- EXERCISE DETAILS:
Without changing a thing, reproduce the entire listing and leave out its pictures.

··· INFORMATION SUPPLIED

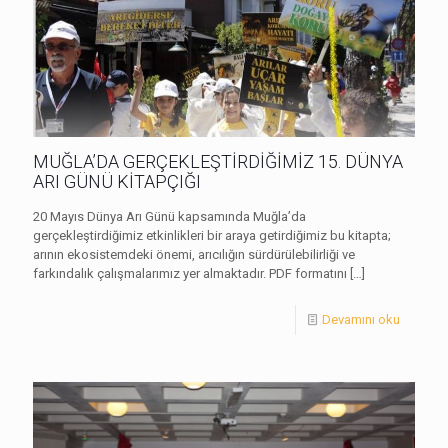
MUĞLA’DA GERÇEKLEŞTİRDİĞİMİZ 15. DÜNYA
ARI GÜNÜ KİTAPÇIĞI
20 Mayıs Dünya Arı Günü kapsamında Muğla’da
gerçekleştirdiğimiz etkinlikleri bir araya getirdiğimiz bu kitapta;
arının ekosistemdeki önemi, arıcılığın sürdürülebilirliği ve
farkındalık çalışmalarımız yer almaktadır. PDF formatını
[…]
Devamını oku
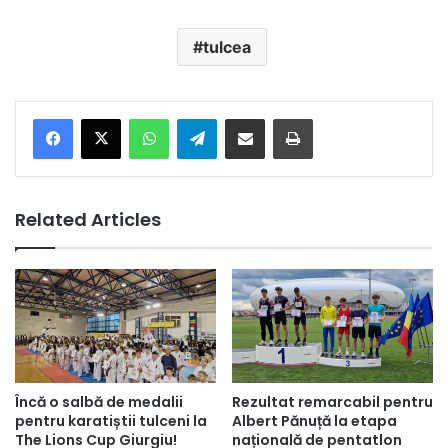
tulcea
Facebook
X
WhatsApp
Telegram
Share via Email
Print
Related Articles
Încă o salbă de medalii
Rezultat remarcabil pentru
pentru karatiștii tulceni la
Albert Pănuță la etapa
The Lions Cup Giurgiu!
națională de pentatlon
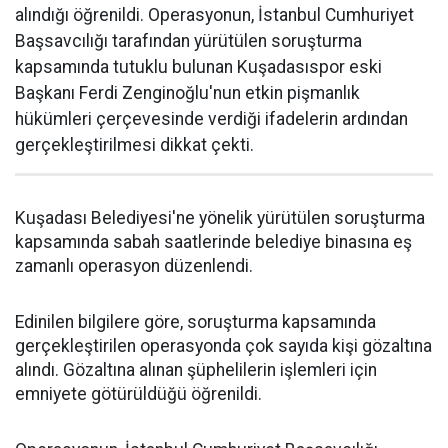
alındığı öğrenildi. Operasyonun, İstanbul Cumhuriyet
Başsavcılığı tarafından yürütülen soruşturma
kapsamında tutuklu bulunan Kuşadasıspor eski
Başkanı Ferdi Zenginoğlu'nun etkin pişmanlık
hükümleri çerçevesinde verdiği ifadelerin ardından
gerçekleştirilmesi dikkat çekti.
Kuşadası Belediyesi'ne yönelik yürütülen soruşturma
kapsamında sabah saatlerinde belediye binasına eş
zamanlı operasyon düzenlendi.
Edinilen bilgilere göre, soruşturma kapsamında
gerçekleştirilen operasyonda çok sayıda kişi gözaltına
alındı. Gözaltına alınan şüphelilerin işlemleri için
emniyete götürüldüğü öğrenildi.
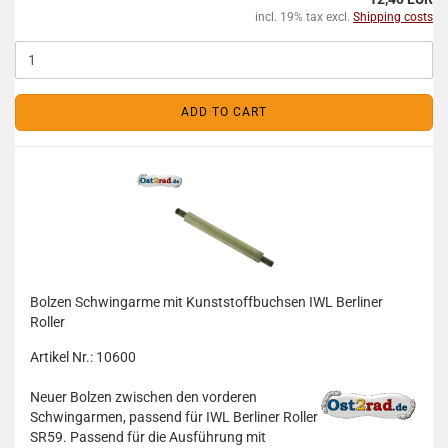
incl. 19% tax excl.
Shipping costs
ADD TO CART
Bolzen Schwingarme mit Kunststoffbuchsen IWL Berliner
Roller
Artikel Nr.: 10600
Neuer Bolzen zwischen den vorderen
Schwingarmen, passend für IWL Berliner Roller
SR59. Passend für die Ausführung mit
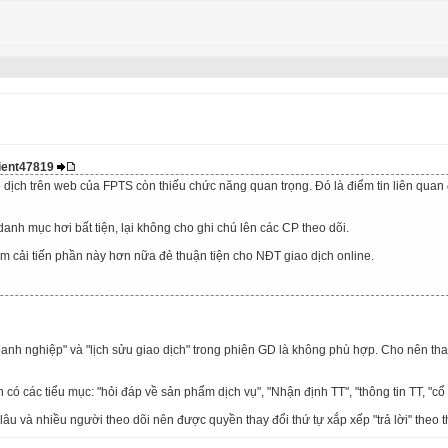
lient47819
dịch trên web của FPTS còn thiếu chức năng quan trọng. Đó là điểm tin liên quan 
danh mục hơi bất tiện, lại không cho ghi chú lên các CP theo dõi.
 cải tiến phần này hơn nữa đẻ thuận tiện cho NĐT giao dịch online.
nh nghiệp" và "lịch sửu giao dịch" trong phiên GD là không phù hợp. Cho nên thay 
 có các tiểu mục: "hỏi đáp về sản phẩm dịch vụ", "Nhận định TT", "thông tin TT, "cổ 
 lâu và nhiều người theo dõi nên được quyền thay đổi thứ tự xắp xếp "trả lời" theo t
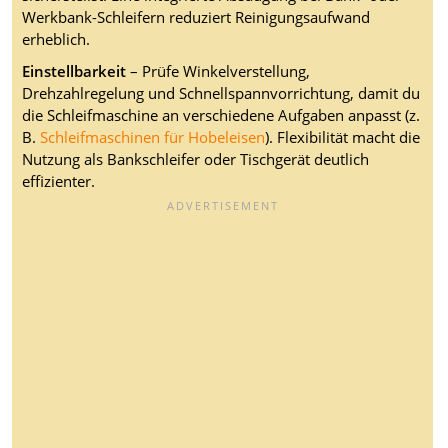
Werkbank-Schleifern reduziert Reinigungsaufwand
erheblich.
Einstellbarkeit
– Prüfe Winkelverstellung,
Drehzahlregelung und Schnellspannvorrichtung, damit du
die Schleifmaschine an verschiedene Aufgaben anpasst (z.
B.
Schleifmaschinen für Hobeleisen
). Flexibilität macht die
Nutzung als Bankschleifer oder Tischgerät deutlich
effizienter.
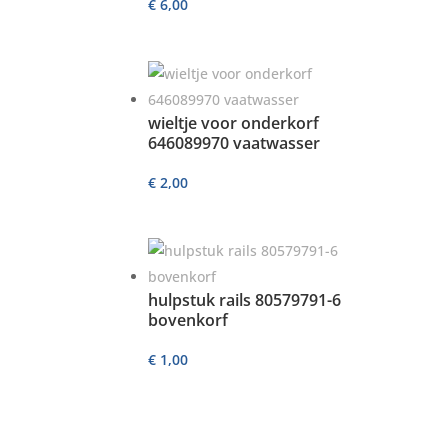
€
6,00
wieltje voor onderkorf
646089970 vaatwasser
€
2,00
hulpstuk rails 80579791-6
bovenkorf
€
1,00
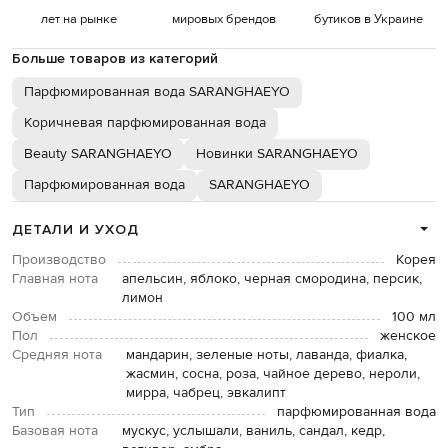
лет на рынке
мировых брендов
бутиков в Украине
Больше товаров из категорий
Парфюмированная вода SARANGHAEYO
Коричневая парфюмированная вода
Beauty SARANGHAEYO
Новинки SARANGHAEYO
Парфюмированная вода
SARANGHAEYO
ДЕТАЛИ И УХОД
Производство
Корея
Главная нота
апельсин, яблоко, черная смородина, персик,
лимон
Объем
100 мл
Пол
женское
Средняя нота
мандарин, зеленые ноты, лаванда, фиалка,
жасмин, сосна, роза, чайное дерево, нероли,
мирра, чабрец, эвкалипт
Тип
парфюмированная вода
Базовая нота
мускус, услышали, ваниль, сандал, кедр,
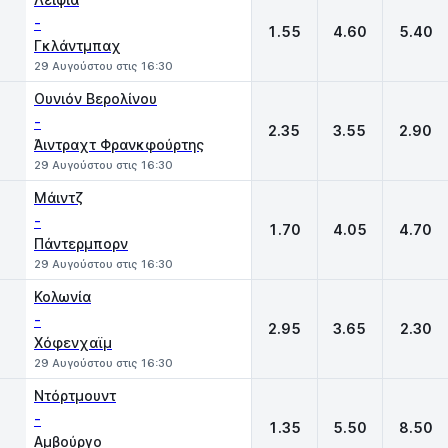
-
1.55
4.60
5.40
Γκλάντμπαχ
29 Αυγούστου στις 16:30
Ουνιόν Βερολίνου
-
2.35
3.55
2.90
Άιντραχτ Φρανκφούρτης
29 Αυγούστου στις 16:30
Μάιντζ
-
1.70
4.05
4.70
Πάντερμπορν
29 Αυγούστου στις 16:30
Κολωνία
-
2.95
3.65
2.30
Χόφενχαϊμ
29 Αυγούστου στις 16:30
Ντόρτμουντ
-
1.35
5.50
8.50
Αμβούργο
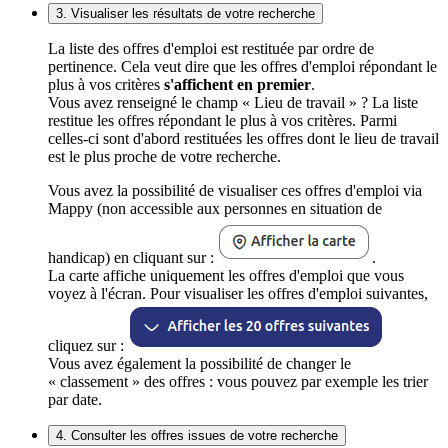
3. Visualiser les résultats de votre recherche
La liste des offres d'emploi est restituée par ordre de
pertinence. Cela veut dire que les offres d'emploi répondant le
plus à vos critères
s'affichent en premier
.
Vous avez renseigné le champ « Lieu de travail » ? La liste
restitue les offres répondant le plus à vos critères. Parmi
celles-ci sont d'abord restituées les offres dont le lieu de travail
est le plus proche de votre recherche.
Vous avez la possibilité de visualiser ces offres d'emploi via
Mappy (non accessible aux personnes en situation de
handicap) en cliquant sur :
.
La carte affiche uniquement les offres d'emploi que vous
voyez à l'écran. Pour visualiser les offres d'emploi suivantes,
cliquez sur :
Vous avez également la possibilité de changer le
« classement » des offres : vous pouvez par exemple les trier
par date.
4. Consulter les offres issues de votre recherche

······

- ANSWER FOR THE TASK:
MUĞLA’DA GERÇEKLEŞTİRDİĞİMİZ 15. DÜNYA
ARI GÜNÜ KİTAPÇIĞI
20 Mayıs Dünya Arı Günü kapsamında Muğla’da
gerçekleştirdiğimiz etkinlikleri bir araya getirdiğimiz bu kitapta;
arının ekosistemdeki önemi, arıcılığın sürdürülebilirliği ve
farkındalık çalışmalarımız yer almaktadır. PDF formatını
[…]
Devamını oku
tulcea
Facebook
X
WhatsApp
Telegram
Share via Email
Print
Related Articles
Încă o salbă de medalii
Rezultat remarcabil pentru
pentru karatiștii tulceni la
Albert Pănuță la etapa
The Lions Cup Giurgiu!
națională de pentatlon
alındığı öğrenildi. Operasyonun, İstanbul Cumhuriyet
Başsavcılığı tarafından yürütülen soruşturma
kapsamında tutuklu bulunan Kuşadasıspor eski
Başkanı Ferdi Zenginoğlu'nun etkin pişmanlık
hükümleri çerçevesinde verdiği ifadelerin ardından
gerçekleştirilmesi dikkat çekti.
Kuşadası Belediyesi'ne yönelik yürütülen soruşturma
kapsamında sabah saatlerinde belediye binasına eş
zamanlı operasyon düzenlendi.
Edinilen bilgilere göre, soruşturma kapsamında
gerçekleştirilen operasyonda çok sayıda kişi gözaltına
alındı. Gözaltına alınan şüphelilerin işlemleri için
emniyete götürüldüğü öğrenildi.
incl. 19% tax excl.
Shipping costs
ADD TO CART
Bolzen Schwingarme mit Kunststoffbuchsen IWL Berliner
Roller
Artikel Nr.: 10600
Neuer Bolzen zwischen den vorderen
Schwingarmen, passend für IWL Berliner Roller
SR59. Passend für die Ausführung mit
lient47819
dịch trên web của FPTS còn thiếu chức năng quan trọng. Đó là điểm tin liên quan 
danh mục hơi bất tiện, lại không cho ghi chú lên các CP theo dõi.
 cải tiến phần này hơn nữa đẻ thuận tiện cho NĐT giao dịch online.
nh nghiệp" và "lịch sửu giao dịch" trong phiên GD là không phù hợp. Cho nên thay 
 có các tiểu mục: "hỏi đáp về sản phẩm dịch vụ", "Nhận định TT", "thông tin TT, "cổ 
 lâu và nhiều người theo dõi nên được quyền thay đổi thứ tự xắp xếp "trả lời" theo t
Werkbank-Schleifern reduziert Reinigungsaufwand
erheblich.
Einstellbarkeit
– Prüfe Winkelverstellung,
Drehzahlregelung und Schnellspannvorrichtung, damit du
die Schleifmaschine an verschiedene Aufgaben anpasst (z.
B.
Schleifmaschinen für Hobeleisen
). Flexibilität macht die
Nutzung als Bankschleifer oder Tischgerät deutlich
effizienter.
€
6,00
wieltje voor onderkorf
646089970 vaatwasser
€
2,00
hulpstuk rails 80579791-6
bovenkorf
€
1,00
лет на рынке
мировых брендов
бутиков в Украине
Больше товаров из категорий
Парфюмированная вода SARANGHAEYO
Коричневая парфюмированная вода
Beauty SARANGHAEYO
Новинки SARANGHAEYO
Парфюмированная вода
SARANGHAEYO
ДЕТАЛИ И УХОД
Производство
Корея
Главная нота
апельсин, яблоко, черная смородина, персик,
лимон
Объем
100 мл
Пол
женское
Средняя нота
мандарин, зеленые ноты, лаванда, фиалка,
жасмин, сосна, роза, чайное дерево, нероли,
мирра, чабрец, эвкалипт
Тип
парфюмированная вода
Базовая нота
мускус, услышали, ваниль, сандал, кедр,
-
1.55
4.60
5.40
Γκλάντμπαχ
29 Αυγούστου στις 16:30
Ουνιόν Βερολίνου
-
2.35
3.55
2.90
Άιντραχτ Φρανκφούρτης
29 Αυγούστου στις 16:30
Μάιντζ
-
1.70
4.05
4.70
Πάντερμπορν
29 Αυγούστου στις 16:30
Κολωνία
-
2.95
3.65
2.30
Χόφενχαϊμ
29 Αυγούστου στις 16:30
Ντόρτμουντ
-
1.35
5.50
8.50
Αμβούργο
3. Visualiser les résultats de votre recherche
La liste des offres d'emploi est restituée par ordre de
pertinence. Cela veut dire que les offres d'emploi répondant le
plus à vos critères
s'affichent en premier
.
Vous avez renseigné le champ « Lieu de travail » ? La liste
restitue les offres répondant le plus à vos critères. Parmi
celles-ci sont d'abord restituées les offres dont le lieu de travail
est le plus proche de votre recherche.
Vous avez la possibilité de visualiser ces offres d'emploi via
Mappy (non accessible aux personnes en situation de
handicap) en cliquant sur :
.
La carte affiche uniquement les offres d'emploi que vous
voyez à l'écran. Pour visualiser les offres d'emploi suivantes,
cliquez sur :
Vous avez également la possibilité de changer le
« classement » des offres : vous pouvez par exemple les trier
par date.
4. Consulter les offres issues de votre recherche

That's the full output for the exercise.